Deiton Baughman
- Country (sports): United States
- Born: 23 April 1996 (age 30)
- Plays: Right-handed (two handed-backhand)
- Prize money: $67,479

Singles
- Career record: 0–0 (at ATP Tour level, Grand Slam level, and in Davis Cup)
- Career titles: 0
- Highest ranking: No. 341 (October 26, 2015)

Doubles
- Career record: 0–2 (at ATP Tour level, Grand Slam level, and in Davis Cup)
- Career titles: 0
- Highest ranking: No. 319 (April 11, 2016)

Grand Slam doubles results
- US Open: 1R (2015)

= Deiton Baughman =

American tennis player

Deiton Baughman (born April 23, 1996) is an American former tennis player.

Baughman has a career high ATP singles ranking of 341 achieved on October 26, 2015. He also has a career high ATP doubles ranking of 354 achieved on October 26, 2015.

Baughman made his ATP main draw debut at the 2014 Sony Open Tennis in the doubles event partnering Martin Redlicki.
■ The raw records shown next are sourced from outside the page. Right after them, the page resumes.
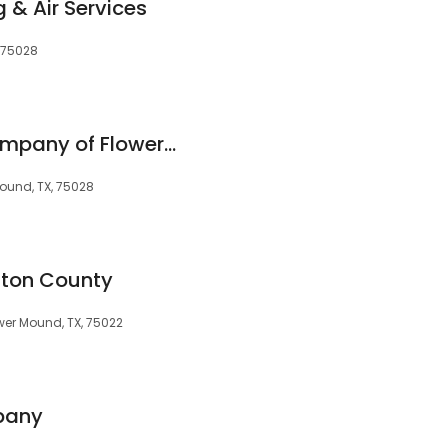
 & Air Services
, 75028
Presidio Roofing Company of Flower Mound
Mound, TX, 75028
enton County
ower Mound, TX, 75022
pany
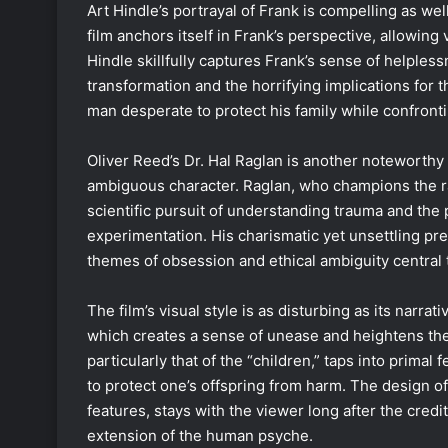
Art Hindle’s portrayal of Frank is compelling as wel
film anchors itself in Frank’s perspective, allowing 
Hindle skillfully captures Frank’s sense of helplessn
transformation and the horrifying implications for 
man desperate to protect his family while confronti
Oliver Reed’s Dr. Hal Raglan is another noteworthy
ambiguous character. Raglan, who champions the ra
scientific pursuit of understanding trauma and the 
experimentation. His charismatic yet unsettling pr
themes of obsession and ethical ambiguity central t
The film’s visual style is as disturbing as its narr
which creates a sense of unease and heightens the 
particularly that of the “children,” taps into prima
to protect one’s offspring from harm. The design of 
features, stays with the viewer long after the credit
extension of the human psyche.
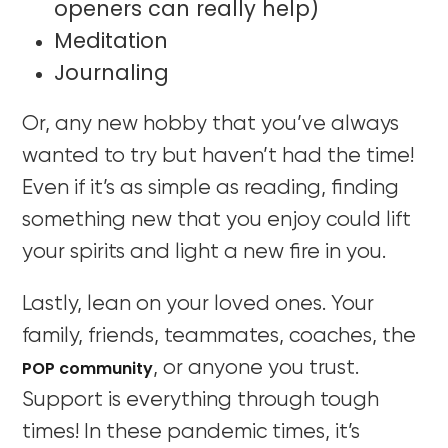
openers can really help)
Meditation
Journaling
Or, any new hobby that you’ve always
wanted to try but haven’t had the time!
Even if it’s as simple as reading, finding
something new that you enjoy could lift
your spirits and light a new fire in you.
Lastly, lean on your loved ones. Your
family, friends, teammates, coaches, the
POP community
, or anyone you trust.
Support is everything through tough
times! In these pandemic times, it’s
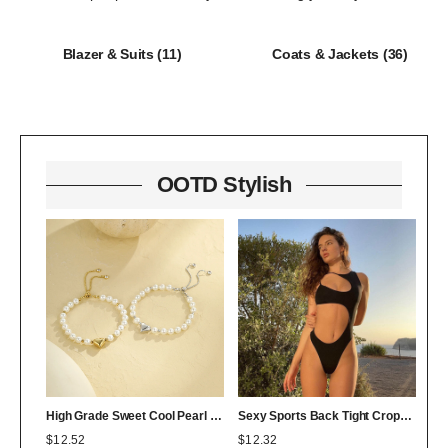
Blazer & Suits
(11)
Coats & Jackets
(36)
OOTD Stylish
High Grade Sweet Cool Pearl Heart Bracelet Twin Colorfast 18K Bracelet Affordable Luxury
Sexy Sports Back Tight Cropped Outfit Solid Color Sexy Figure Flattering Jumpsuit
$
12.52
$
12.32
$
0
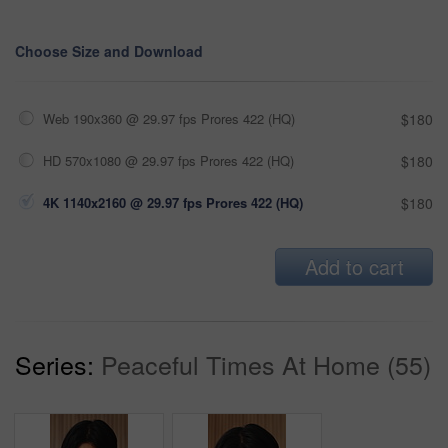
Choose Size and Download
Web 190x360 @ 29.97 fps Prores 422 (HQ)
$180
HD 570x1080 @ 29.97 fps Prores 422 (HQ)
$180
4K 1140x2160 @ 29.97 fps Prores 422 (HQ)
$180
Add to cart
Series:
Peaceful Times At Home (55)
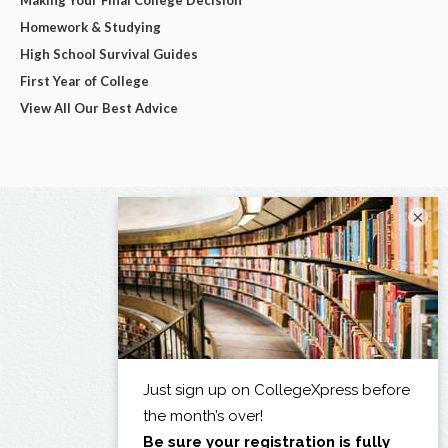
Homework & Studying
High School Survival Guides
First Year of College
View All Our Best Advice
×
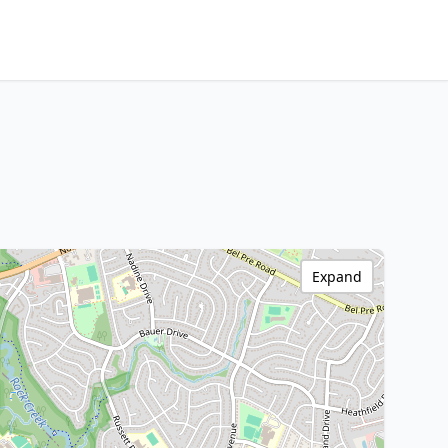
Expand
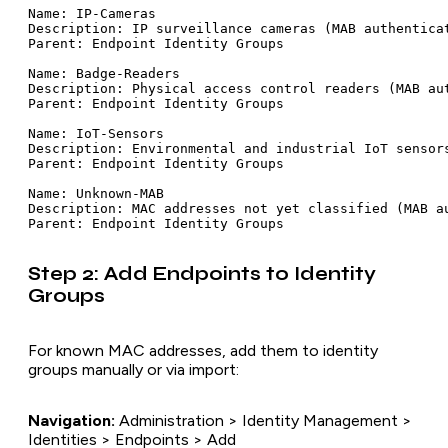
Name: IP-Cameras

Description: IP surveillance cameras (MAB authenticat
Parent: Endpoint Identity Groups

Name: Badge-Readers

Description: Physical access control readers (MAB aut
Parent: Endpoint Identity Groups

Name: IoT-Sensors

Description: Environmental and industrial IoT sensors
Parent: Endpoint Identity Groups

Name: Unknown-MAB

Description: MAC addresses not yet classified (MAB au
Step 2: Add Endpoints to Identity
Groups
For known MAC addresses, add them to identity
groups manually or via import:
Navigation:
Administration > Identity Management >
Identities > Endpoints > Add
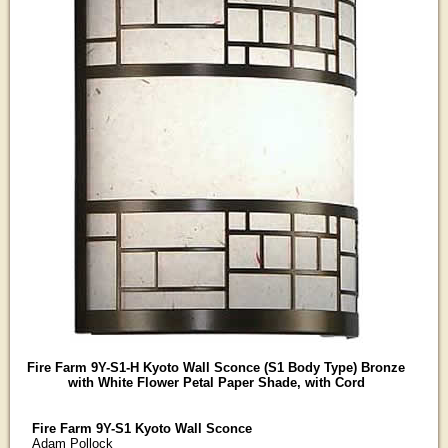
Fire Farm 9Y-S1-H Kyoto Wall Sconce (S1 Body Type) Bronze
with White Flower Petal Paper Shade, with Cord
Fire Farm 9Y-S1 Kyoto Wall Sconce
Adam Pollock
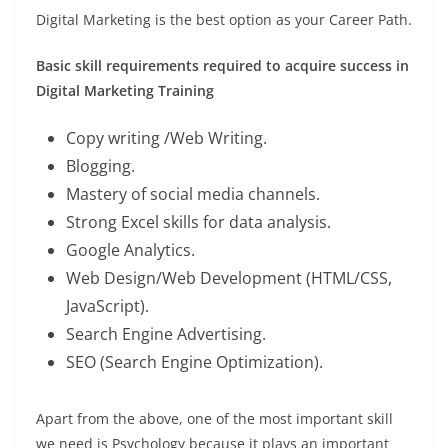
Digital Marketing is the best option as your Career Path.
Basic skill requirements required to acquire success in
Digital Marketing Training
Copy writing /Web Writing.
Blogging.
Mastery of social media channels.
Strong Excel skills for data analysis.
Google Analytics.
Web Design/Web Development (HTML/CSS,
JavaScript).
Search Engine Advertising.
SEO (Search Engine Optimization).
Apart from the above, one of the most important skill
we need is Psychology because it plays an important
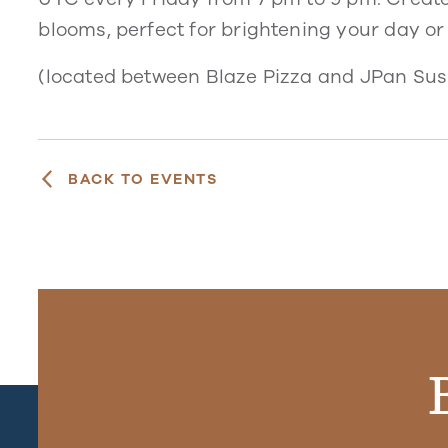
blooms, perfect for brightening your day or
(located between Blaze Pizza and JPan Sush
BACK TO EVENTS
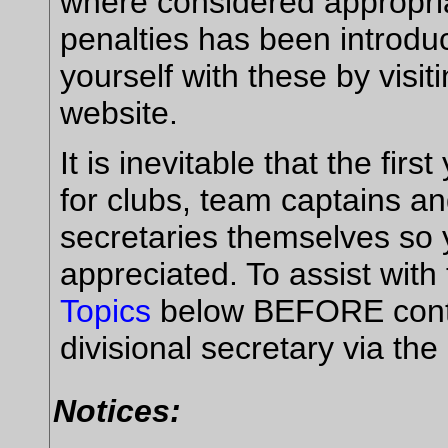
where considered appropria
penalties has been introdu
yourself with these by visit
website.
It is inevitable that the fir
for clubs, team captains an
secretaries themselves so 
appreciated. To assist with
Topics
below BEFORE conta
divisional secretary via the
Notices:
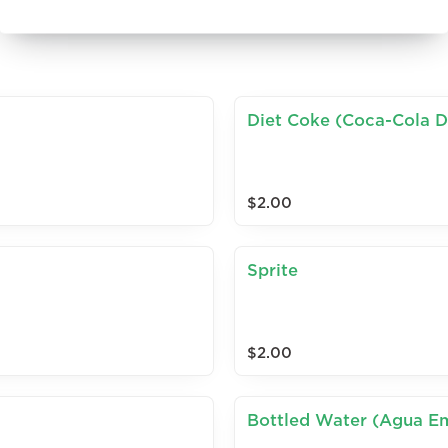
Diet Coke (Coca-Cola D
$2.00
Sprite
$2.00
Bottled Water (Agua E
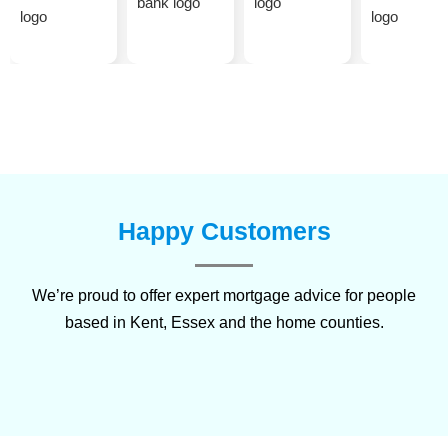
Happy Customers
We’re proud to offer expert mortgage advice for people
based in
Kent
,
Essex
and the home counties.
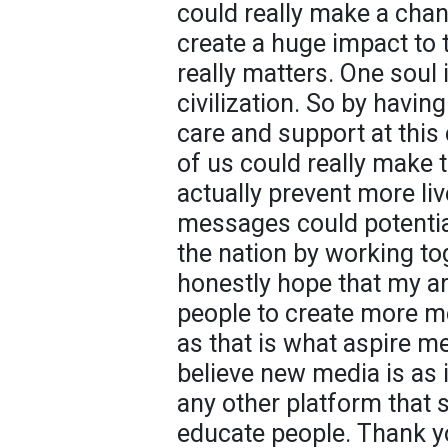
could really make a chan
create a huge impact to t
really matters. One soul i
civilization. So by havi
care and support at this
of us could really make t
actually prevent more li
messages could potentia
the nation by working tog
honestly hope that my ar
people to create more 
as that is what aspire me
believe new media is as
any other platform that
educate people. Thank yo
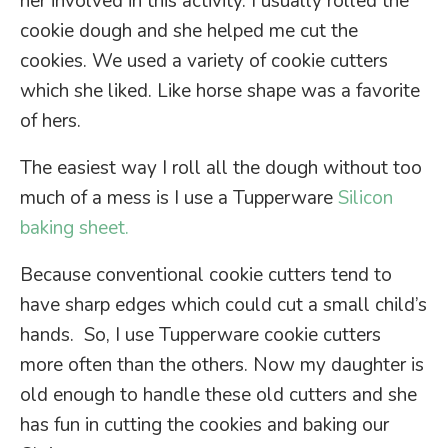
her involved in this activity. I usually rolled the
cookie dough and she helped me cut the
cookies. We used a variety of cookie cutters
which she liked. Like horse shape was a favorite
of hers.
The easiest way I roll all the dough without too
much of a mess is I use a Tupperware
Silicon
baking sheet.
Because conventional cookie cutters tend to
have sharp edges which could cut a small child’s
hands. So, I use Tupperware cookie cutters
more often than the others. Now my daughter is
old enough to handle these old cutters and she
has fun in cutting the cookies and baking our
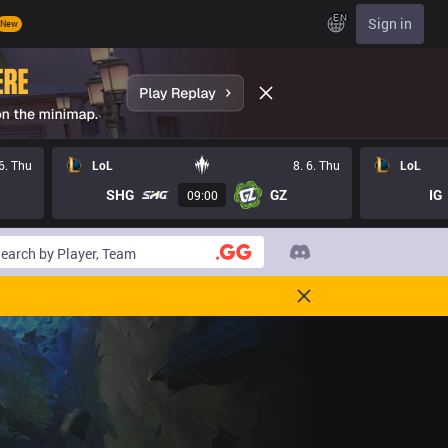
EN
Sign in
New
 6. Thu
LoL
8. 6. Thu
LoL
SHG
GZ
IG
09:00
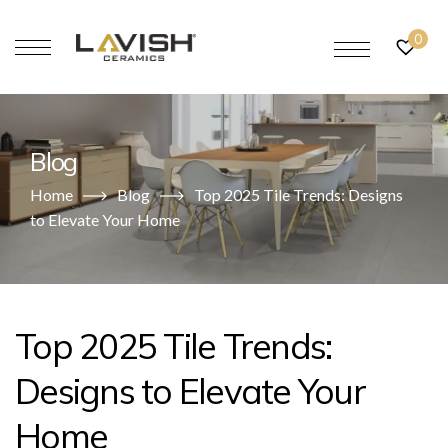
0
Blog
Home
Blog
Top 2025 Tile Trends: Designs
to Elevate Your Home
Top 2025 Tile Trends:
Designs to Elevate Your
Home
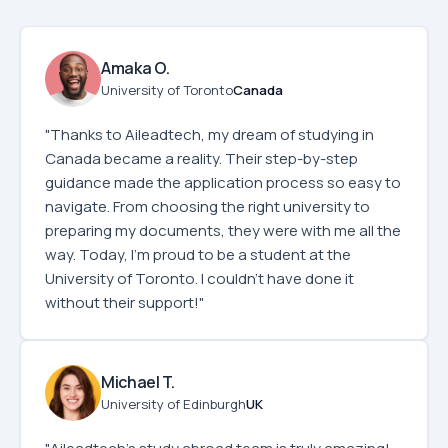
Amaka O.
University of Toronto
Canada
"Thanks to Aileadtech, my dream of studying in
Canada became a reality. Their step-by-step
guidance made the application process so easy to
navigate. From choosing the right university to
preparing my documents, they were with me all the
way. Today, I'm proud to be a student at the
University of Toronto. I couldn’t have done it
without their support!"
Michael T.
University of Edinburgh
UK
The pair were given a wildcard and lost in the first round to Ryan Harrison and Jack Sock.

At the 2015 US Open, Baughman made his grand slam main draw debut in the doubles event, where he was given a wildcard with Tommy Paul.

Baughman is known for his creative, "stream-of-consciousness" outbursts during matches.